Serra Edoardo, Vaidya Jaideep, Akella Haritha, Sharma Ashish
CS Department, Boise State University, USA.
MSIS Department, Rutgers University, USA.
ICT Syst Secur Priv Prot (2017). 2017 May;502:506-519. doi: 10.1007/978-3-319-58469-0_34. Epub 2017 May 4.

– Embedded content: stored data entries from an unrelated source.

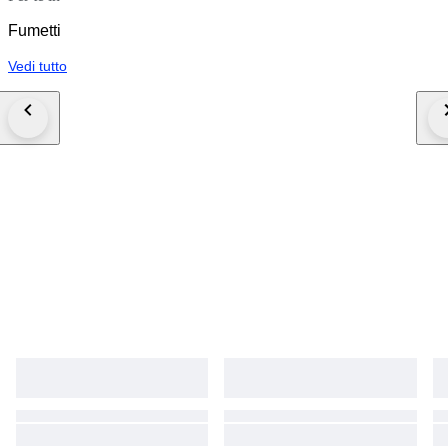
Fumetti
Vedi tutto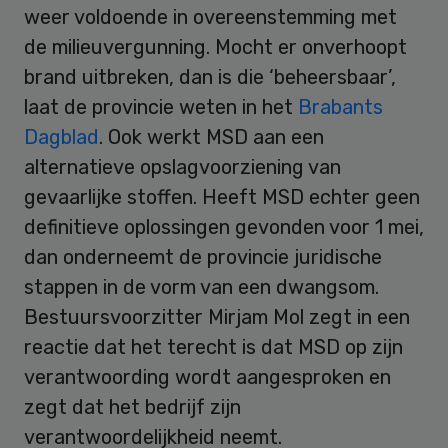
weer voldoende in overeenstemming met
de milieuvergunning. Mocht er onverhoopt
brand uitbreken, dan is die ‘beheersbaar’,
laat de provincie weten in het
Brabants
Dagblad
. Ook werkt MSD aan een
alternatieve opslagvoorziening van
gevaarlijke stoffen. Heeft MSD echter geen
definitieve oplossingen gevonden voor 1 mei,
dan onderneemt de provincie juridische
stappen in de vorm van een dwangsom.
Bestuursvoorzitter Mirjam Mol zegt in een
reactie dat het terecht is dat MSD op zijn
verantwoording wordt aangesproken en
zegt dat het bedrijf zijn
verantwoordelijkheid neemt.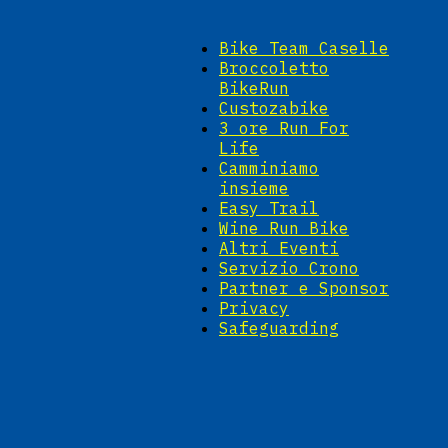
Bike Team Caselle
Broccoletto
BikeRun
Custozabike
3 ore Run For
Life
Camminiamo
insieme
Easy Trail
Wine Run Bike
Altri Eventi
Servizio Crono
Partner e Sponsor
Privacy
Safeguarding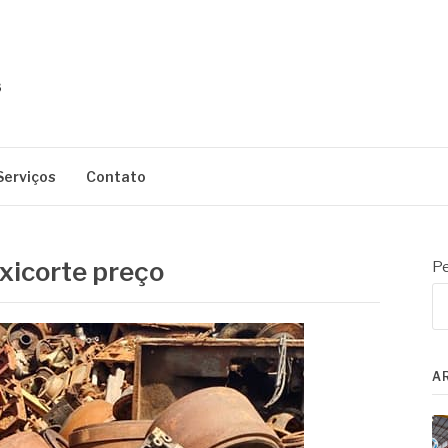
Serviços
Contato
oxicorte preço
Pe
A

Frequent itemset mining is a fundamental data analytics task. In many cases, due to privacy concerns, only the frequent itemsets are released instead of the underlying data. However, it is not clear how to evaluate the privacy implications of the disclosure of the frequent item-sets. Towards this, in this paper, we define the k-distant-IFM-solutions problem, which aims to find k transaction datasets whose pair distance is maximized. The degree of difference between the reconstructed datasets provides a way to evaluate the privacy risk. Since the problem is NP-hard, we propose a 2-approximate solution as well as faster heuristics, and evaluate them on real data.
频繁项集挖掘是一项基本的数据分析任务。在许多情况下,出于隐私考虑,只发布频繁项集而不发布基础数据。然而,目前尚不清楚如何评估频繁项集披露对隐私的影响。为此,在本文中,我们定义了k-距离-IFM-解决方案问题,其目的是找到k个交易数据集,使它们之间的成对距离最大化。重建数据集之间的差异程度提供了一种评估隐私风险的方法。由于该问题是NP难问题,我们提出了一种2近似解以及更快的启发式算法,并在真实数据上对它们进行了评估。